You Killed Me First (1985)

Directed by:
R. (Richard) Kern

The Cinema of Transgression was a film movement started in the late 1970s by a group of underground filmmakers in New York City. The primary purpose was to offend moralists using murder, gore, nudity, sex (sometimes kinky and sometimes hardcore), noise, profanity, blasphemy and constant digs at the fraudulence of “normalcy.” Amusingly enough, basically all of the shock tactics they employed are all part of the mainstream now. As for traditional filmmaking techniques, there really weren't any. In his self-published Underground Film Journal, COT pioneer Nick Zedd (They Eat Scum; Geek Maggot Bingo) called the movement “a direct attack on every value system known to man” and bemoaned both structuralism and “entrenched academic snobbery.” In other words, these films were typically poorly-made, poorly-shot and are about as technically crude as humanly possible. They not only strived to offend in content but also in form. Seeing how they were never aiming for wide commercial appeal or critical respectability, the makers usually paid little to no attention to filmmaking techniques. These were shot cheaply (usually on grimy Super 8) and amateurishly edited, filmed and acted; frequently with poorly-improvised dialogue, terrible sound quality and (usually) no kind of linear plot structure. Some would say no plot at all.

Having no prior experience with this movement, I decided to read up a bit before viewing and saw the 11-minute You Killed Me First listed as one of the more accessible films of this type. Sounded like the perfect entry point to me!
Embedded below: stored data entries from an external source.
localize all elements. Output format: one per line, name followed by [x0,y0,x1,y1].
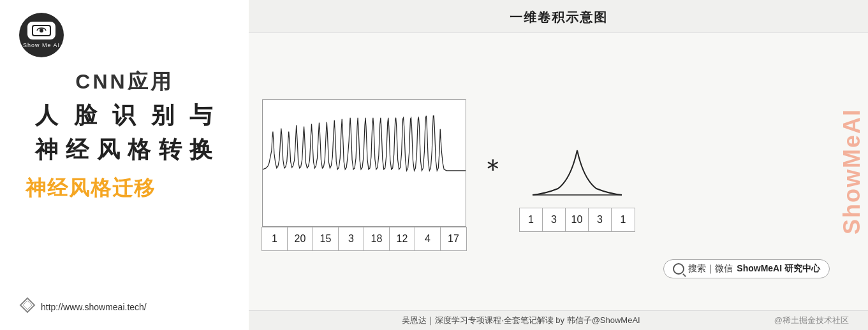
sidebar-title-line1: 人脸识别与 [35,98,214,133]
kernel-cell-2: 10 [566,208,589,231]
signal-cell-0: 1 [262,227,288,250]
sidebar-highlight: 神经风格迁移 [13,175,156,203]
kernel-cell-4: 1 [612,208,635,231]
logo-inner [27,22,55,39]
sidebar-cnn-title: CNN应用 [75,69,173,96]
signal-cell-4: 18 [364,227,390,250]
logo-text: Show Me AI [23,42,60,48]
signal-waveform-svg [263,100,466,226]
signal-box [262,99,466,227]
search-icon [673,263,684,275]
url-text: http://www.showmeai.tech/ [41,302,147,312]
watermark-text: ShowMeAI [839,108,865,234]
kernel-numbers: 1 3 10 3 1 [519,208,635,232]
title-bar: 一维卷积示意图 [249,0,868,33]
content-area: 1 20 15 3 18 12 4 17 ＊ 1 [249,33,868,310]
logo-circle: Show Me AI [19,13,64,57]
main-title: 一维卷积示意图 [510,10,608,24]
signal-cell-6: 4 [415,227,441,250]
search-box-area: 搜索｜微信 ShowMeAI 研究中心 [663,259,830,278]
search-label: 搜索｜微信 [688,263,733,275]
kernel-section: ＊ 1 3 10 3 1 [480,131,635,232]
main-content: 一维卷积示意图 1 20 15 3 18 12 4 17 [249,0,868,330]
url-icon [19,297,36,317]
sidebar-url: http://www.showmeai.tech/ [13,297,147,324]
signal-cell-3: 3 [339,227,364,250]
signal-section: 1 20 15 3 18 12 4 17 [261,99,467,251]
search-brand: ShowMeAI 研究中心 [737,263,820,275]
signal-cell-2: 15 [313,227,339,250]
watermark-area: ShowMeAI [836,33,868,310]
logo-area: Show Me AI [13,13,64,57]
bottom-right-text: @稀土掘金技术社区 [774,315,849,326]
sidebar-title-line2: 神经风格转换 [35,133,214,167]
signal-cell-5: 12 [390,227,415,250]
kernel-curve-svg [526,131,628,208]
logo-svg [31,24,52,37]
svg-point-1 [40,29,43,32]
bottom-bar: 吴恩达｜深度学习专项课程·全套笔记解读 by 韩信子@ShowMeAI @稀土掘… [249,310,868,330]
signal-cell-1: 20 [288,227,313,250]
kernel-chart-area: 1 3 10 3 1 [519,131,635,232]
signal-numbers: 1 20 15 3 18 12 4 17 [261,227,467,251]
search-box[interactable]: 搜索｜微信 ShowMeAI 研究中心 [663,259,830,278]
kernel-cell-3: 3 [589,208,612,231]
kernel-cell-0: 1 [520,208,543,231]
bottom-center-text: 吴恩达｜深度学习专项课程·全套笔记解读 by 韩信子@ShowMeAI [268,315,774,326]
kernel-cell-1: 3 [543,208,566,231]
asterisk: ＊ [480,155,506,182]
url-icon-svg [19,297,36,313]
signal-cell-7: 17 [441,227,466,250]
sidebar: Show Me AI CNN应用 人脸识别与 神经风格转换 神经风格迁移 htt… [0,0,249,330]
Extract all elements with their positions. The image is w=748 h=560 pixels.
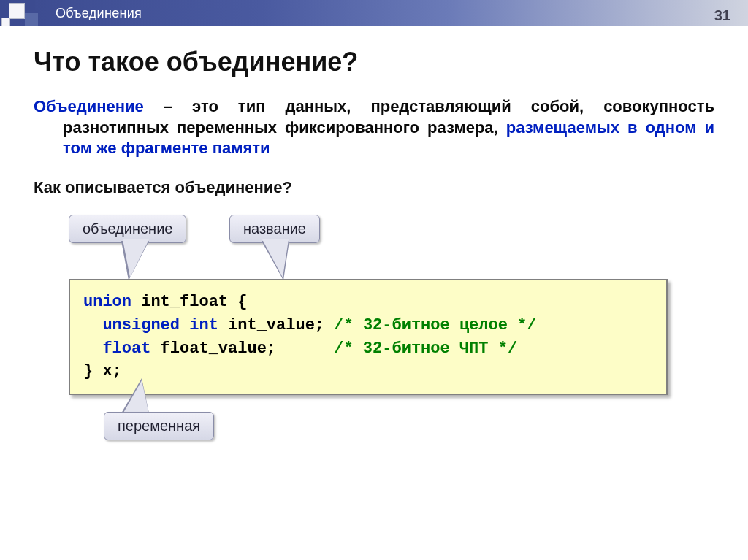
callout-tail (123, 239, 149, 277)
code-keyword: union (83, 293, 131, 311)
definition-paragraph: Объединение – это тип данных, представля… (34, 96, 714, 159)
code-text: int_float { (131, 293, 247, 311)
section-title: Объединения (56, 6, 142, 21)
definition-dash: – (144, 97, 192, 115)
code-keyword: unsigned int (83, 316, 218, 334)
slide-header: Объединения (0, 0, 748, 26)
page-title: Что такое объединение? (34, 47, 714, 77)
code-diagram: объединение название union int_float { u… (34, 212, 714, 453)
definition-term: Объединение (34, 97, 144, 115)
slide-content: Что такое объединение? Объединение – это… (0, 26, 748, 453)
code-text: int_value; (218, 316, 334, 334)
code-comment: /* 32-битное ЧПТ */ (334, 340, 517, 358)
code-comment: /* 32-битное целое */ (334, 316, 536, 334)
code-text: float_value; (150, 340, 334, 358)
code-text: } x; (83, 362, 122, 380)
code-box: union int_float { unsigned int int_value… (69, 279, 668, 396)
page-number: 31 (714, 7, 730, 24)
callout-tail (262, 239, 289, 277)
header-logo (0, 0, 44, 26)
callout-tail (123, 380, 149, 414)
callout-variable: переменная (104, 412, 214, 440)
sub-question: Как описывается объединение? (34, 178, 714, 197)
code-keyword: float (83, 340, 150, 358)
Thoroughly unpleasant Goth teenager Elizabeth (Lung Leg) is the odd woman out in her "normal" family of four. Her dad (David Wojnarowicz) is your basic breadwinner, disciplinarian and ruler of the home. Her mom (Karen Finley) is your typical bubbly, subservient stay-at-home good Christian mom who always wears dresses. And her younger sister Deborah (Jessica Craig-Martin) is a conformist and rule-follower who will likely be exactly like her mother whenever she grows up. As the family sit down to Thanksgiving dinner, the attention-starved Elizabeth keeps throwing her fork on the floor simply to annoy everyone. After they dote on the sister's boyfriend, her parents then turn to Elizabeth and call her new boyfriend (whom she met "on the street, of course") "scum," say he smells bad and forbid him from coming into their home.

"I hate the way you brought me up! I hate your religion! Praying of me! You've got the nerve to pray for me! Holier than thou! I'm flesh of your flesh, I'm just as d... You're just as disgusting as I am! It's your fault! I've always hated you! You ruined me! You ruined my whole life!"
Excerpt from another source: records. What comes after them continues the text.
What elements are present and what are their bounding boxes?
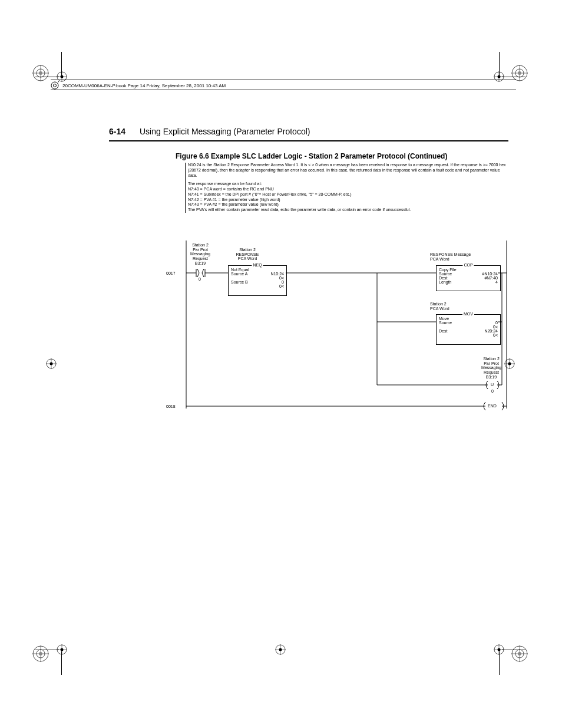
print-mark-tr-outer <box>511 65 528 81</box>
mov-dst-sub: 0< <box>493 333 498 337</box>
neq-block: NEQ Not Equal Source AN10:24 0< Source B… <box>228 265 287 296</box>
desc-p2d: N7:42 = PVA #1 = the parameter value (hi… <box>188 197 506 203</box>
mov-block: MOV Move Source0 0< DestN20:24 0< <box>436 314 501 345</box>
desc-p2a: The response message can be found at: <box>188 182 506 187</box>
cop-block: COP Copy File Source#N10:24 Dest#N7:40 L… <box>436 265 501 291</box>
cop-len-val: 4 <box>495 280 498 284</box>
svg-point-8 <box>61 75 64 78</box>
cop-name: Copy File <box>439 268 498 272</box>
section-title: Using Explicit Messaging (Parameter Prot… <box>140 127 310 136</box>
print-mark-bl-outer <box>32 645 49 662</box>
desc-p2f: The PVA's will either contain parameter … <box>188 207 506 213</box>
print-mark-mb <box>275 644 286 655</box>
svg-point-39 <box>50 363 53 365</box>
svg-line-68 <box>197 269 199 273</box>
desc-p2e: N7:43 = PVA #2 = the parameter value (lo… <box>188 202 506 207</box>
crop-line <box>499 52 500 75</box>
svg-line-70 <box>202 269 204 273</box>
neq-srcb-sub: 0< <box>279 284 284 288</box>
svg-line-50 <box>58 81 59 83</box>
mov-top-label: Station 2 PCA Word <box>430 302 465 311</box>
desc-p1: N10:24 is the Station 2 Response Paramet… <box>188 163 506 178</box>
mov-dst-lbl: Dest <box>439 329 447 333</box>
svg-point-49 <box>54 84 57 87</box>
mov-dst-val: N20:24 <box>484 329 498 333</box>
svg-point-17 <box>498 75 501 78</box>
cop-dst-lbl: Dest <box>439 276 447 280</box>
mov-title: MOV <box>462 312 474 316</box>
figure-description: N10:24 is the Station 2 Response Paramet… <box>185 163 506 213</box>
coil-sym: U <box>491 383 494 387</box>
cop-src-lbl: Source <box>439 272 452 276</box>
ring-icon <box>51 81 59 90</box>
mov-src-lbl: Source <box>439 321 452 325</box>
cop-title: COP <box>462 263 474 267</box>
mov-name: Move <box>439 317 498 321</box>
section-rule <box>109 140 508 141</box>
neq-title: NEQ <box>252 263 263 267</box>
page-number: 6-14 <box>109 127 125 136</box>
contact-label: Station 2 Par Prot Messaging Request B3:… <box>186 243 214 265</box>
crop-line <box>35 650 59 650</box>
figure-title: Figure 6.6 Example SLC Ladder Logic - St… <box>176 152 447 160</box>
neq-srcb-lbl: Source B <box>231 280 248 284</box>
neq-srca-lbl: Source A <box>231 272 247 276</box>
neq-name: Not Equal <box>231 268 284 272</box>
svg-line-69 <box>197 273 199 277</box>
neq-srcb-val: 0 <box>282 280 284 284</box>
desc-p2b: N7:40 = PCA word = contains the RC and P… <box>188 187 506 192</box>
rung-number-0017: 0017 <box>166 271 176 275</box>
crop-line <box>35 77 59 77</box>
cop-dst-val: #N7:40 <box>484 276 498 280</box>
neq-top-label: Station 2 RESPONSE PCA Word <box>230 248 265 261</box>
crop-line <box>502 77 525 77</box>
svg-point-13 <box>518 71 521 75</box>
svg-point-48 <box>51 82 58 89</box>
neq-srca-sub: 0< <box>279 276 284 280</box>
crop-line <box>61 651 62 675</box>
mov-src-sub: 0< <box>493 325 498 329</box>
coil-label: Station 2 Par Prot Messaging Request B3:… <box>477 357 505 379</box>
crop-line <box>61 52 62 75</box>
cop-src-val: #N10:24 <box>482 272 498 276</box>
rung-number-0018: 0018 <box>166 404 176 409</box>
header-rule <box>51 90 516 90</box>
print-mark-tl-outer <box>32 65 49 81</box>
crop-line <box>499 651 500 675</box>
svg-point-4 <box>39 71 42 75</box>
cop-top-label: RESPONSE Message PCA Word <box>430 252 489 261</box>
svg-point-26 <box>61 648 64 651</box>
coil-bit: 0 <box>491 389 494 394</box>
mov-src-val: 0 <box>495 321 498 325</box>
svg-point-22 <box>39 652 42 655</box>
svg-point-31 <box>518 652 521 655</box>
print-mark-br-outer <box>511 645 528 662</box>
end-symbol: END <box>488 404 497 408</box>
cop-len-lbl: Length <box>439 280 451 284</box>
svg-point-47 <box>279 648 282 651</box>
svg-line-71 <box>202 273 204 277</box>
file-info-text: 20COMM-UM006A-EN-P.book Page 14 Friday, … <box>62 83 226 88</box>
crop-line <box>502 650 525 650</box>
neq-srca-val: N10:24 <box>270 272 284 276</box>
svg-point-35 <box>498 648 501 651</box>
print-mark-ml <box>46 358 57 369</box>
desc-p2c: N7:41 = Subindex = the DPI port # ("0"= … <box>188 192 506 197</box>
doc-header: 20COMM-UM006A-EN-P.book Page 14 Friday, … <box>51 80 516 90</box>
contact-bit: 0 <box>199 277 201 282</box>
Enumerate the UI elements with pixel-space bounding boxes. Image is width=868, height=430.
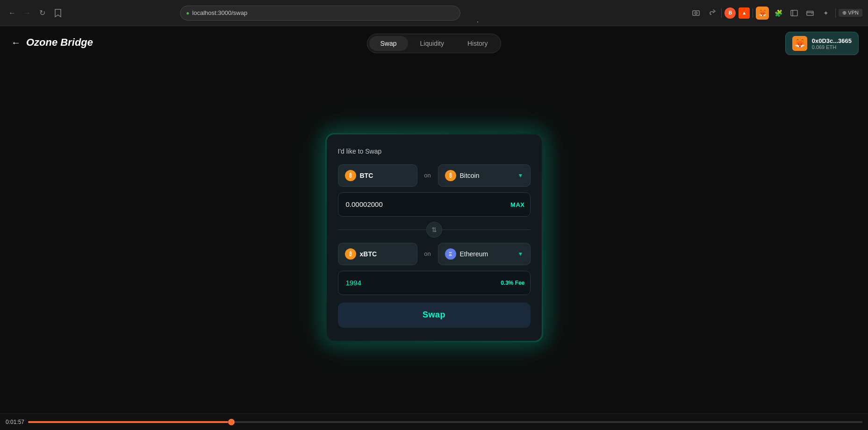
swap-button[interactable]: Swap (338, 303, 531, 328)
forward-nav-button[interactable]: → (21, 7, 34, 20)
bookmark-icon (52, 7, 64, 19)
divider3 (835, 8, 836, 18)
svg-point-1 (695, 12, 697, 14)
from-token-icon: ₿ (345, 170, 356, 181)
address-bar[interactable]: ● localhost:3000/swap (180, 6, 460, 21)
wallet-fox-icon: 🦊 (792, 36, 807, 51)
to-on-label: on (423, 250, 432, 257)
from-token-name: BTC (360, 172, 373, 179)
from-on-label: on (423, 172, 432, 179)
brave-icon: B (725, 7, 736, 19)
to-token-name: xBTC (360, 250, 377, 258)
screenshot-button[interactable] (689, 7, 703, 20)
max-button[interactable]: MAX (510, 201, 524, 208)
browser-chrome: ← → ↻ ● localhost:3000/swap B ▲ 🦊 🧩 ✦ ⊕ … (0, 0, 868, 26)
tab-swap[interactable]: Swap (369, 36, 408, 51)
nav-buttons: ← → ↻ (6, 7, 49, 20)
swap-card-wrapper: I'd like to Swap ₿ BTC on ₿ Bitcoin ▼ (325, 133, 543, 342)
from-token-selector[interactable]: ₿ BTC (338, 164, 417, 187)
nav-tabs: Swap Liquidity History (367, 34, 502, 53)
to-token-row: ₿ xBTC on Ξ Ethereum ▼ (338, 243, 531, 265)
from-network-dropdown-icon: ▼ (518, 172, 524, 179)
app-title: Ozone Bridge (26, 36, 93, 49)
sidebar-button[interactable] (788, 7, 801, 20)
browser-actions: B ▲ 🦊 🧩 ✦ ⊕ VPN (689, 7, 862, 20)
from-token-row: ₿ BTC on ₿ Bitcoin ▼ (338, 164, 531, 187)
svg-rect-2 (791, 10, 797, 16)
from-network-selector[interactable]: ₿ Bitcoin ▼ (438, 164, 531, 187)
app: ← Ozone Bridge Swap Liquidity History 🦊 … (0, 26, 868, 430)
swap-direction-button[interactable]: ⇅ (426, 222, 442, 238)
swap-card-glow: I'd like to Swap ₿ BTC on ₿ Bitcoin ▼ (325, 133, 543, 342)
back-arrow-icon: ← (11, 37, 21, 48)
to-network-selector[interactable]: Ξ Ethereum ▼ (438, 243, 531, 265)
swap-card: I'd like to Swap ₿ BTC on ₿ Bitcoin ▼ (327, 134, 542, 341)
to-amount-row: 0.3% Fee (338, 271, 531, 295)
divider (721, 8, 722, 18)
wallet-badge: 🦊 0x0D3c...3665 0.069 ETH (785, 32, 859, 55)
metamask-icon: 🦊 (756, 7, 769, 20)
wallet-balance: 0.069 ETH (812, 44, 852, 50)
back-button[interactable]: ← Ozone Bridge (11, 36, 93, 49)
player-time: 0:01:57 (6, 419, 24, 425)
tab-liquidity[interactable]: Liquidity (409, 36, 455, 51)
from-network-icon: ₿ (445, 170, 456, 181)
swap-direction: ⇅ (338, 220, 531, 239)
secure-icon: ● (186, 10, 189, 16)
wallet-address: 0x0D3c...3665 (812, 37, 852, 44)
to-token-icon: ₿ (345, 248, 356, 260)
vpn-badge: ⊕ VPN (839, 9, 862, 17)
progress-bar[interactable] (28, 421, 862, 423)
to-network-dropdown-icon: ▼ (518, 251, 524, 257)
swap-direction-icon: ⇅ (431, 226, 437, 233)
card-title: I'd like to Swap (338, 148, 531, 155)
svg-point-5 (811, 13, 812, 14)
progress-thumb (228, 419, 235, 425)
fee-label: 0.3% Fee (501, 280, 524, 286)
leo-button[interactable]: ✦ (819, 7, 832, 20)
from-amount-input[interactable] (338, 192, 531, 217)
divider2 (753, 8, 753, 18)
to-token-selector[interactable]: ₿ xBTC (338, 243, 417, 265)
reload-button[interactable]: ↻ (36, 7, 49, 20)
tab-history[interactable]: History (456, 36, 499, 51)
bottom-bar: 0:01:57 (0, 413, 868, 430)
progress-bar-fill (28, 421, 228, 423)
url-text: localhost:3000/swap (192, 9, 247, 16)
to-network-name: Ethereum (460, 250, 514, 258)
from-amount-row: MAX (338, 192, 531, 217)
to-network-icon: Ξ (445, 248, 456, 260)
wallet-button[interactable] (803, 7, 817, 20)
shield-icon: ▲ (739, 7, 750, 19)
from-network-name: Bitcoin (460, 172, 514, 179)
svg-rect-0 (693, 11, 699, 15)
wallet-info: 0x0D3c...3665 0.069 ETH (812, 37, 852, 50)
puzzle-button[interactable]: 🧩 (772, 7, 785, 20)
share-button[interactable] (705, 7, 718, 20)
back-nav-button[interactable]: ← (6, 7, 19, 20)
Just to further annoy her folks, Elizabeth changes her name to "Cassandra" and demands they call her that and brings her punk boyfriend "Cheese" home. Her mother tries to give her a "windswept" haircut with disastrous results, then buys her a sweater ("How dare you buy this ugly thing for me!") and tells her "Why don't you cut it up and write fuck or anarchy on it?" Her sister tells her she could be pretty if she "made an effort to look more feminine" and warns that she'll never get into a sorority with her current appearance. She then faces the ultimate indignity of seeing her parents having sex and gets slapped in the face when she's caught watching porn. Dad kills and then chops up "Cassandra's" pet rabbit with a cleaver and brings home a gun, which he plans to use to shoot the neighbor's dog with. That ends up biting him and the rest of the family in the ass.
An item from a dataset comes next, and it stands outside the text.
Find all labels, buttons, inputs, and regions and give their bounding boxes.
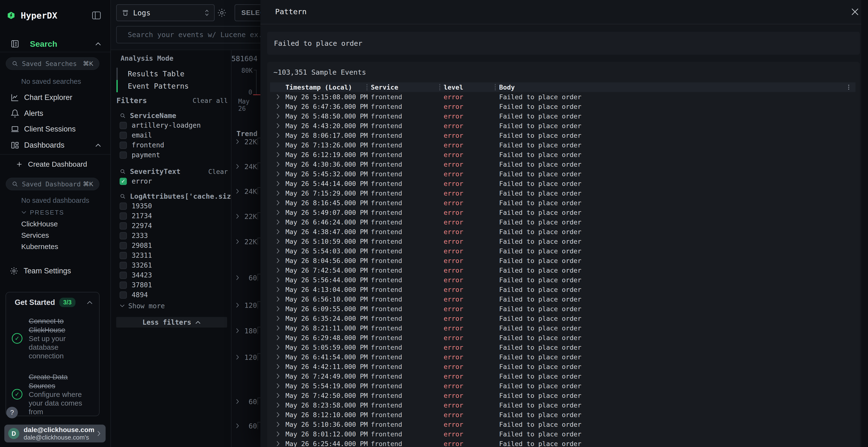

A slice of no budget teen angst, this has static camerawork comprised mostly of flat medium shots and utterly awful acting with the performers talking over and interrupting one another during every scene and frequently flubbing their lines. The latter basically shoots the film itself in the foot as it's not the least bit believable and thus not the least bit shocking, which was the whole point, eh? This is actually more campy / unintentionally funny than anything else. Kind of like much lesser early John Waters minus the creativity, humor and charismatic casting. On the plus side, there are a few funny lines.

Most of Kern's shorts made in the 80s and 90s have been released on both VHS (2 tapes) and DVD (1 set) by Third Wave Media under the "Hardcore Collection" label.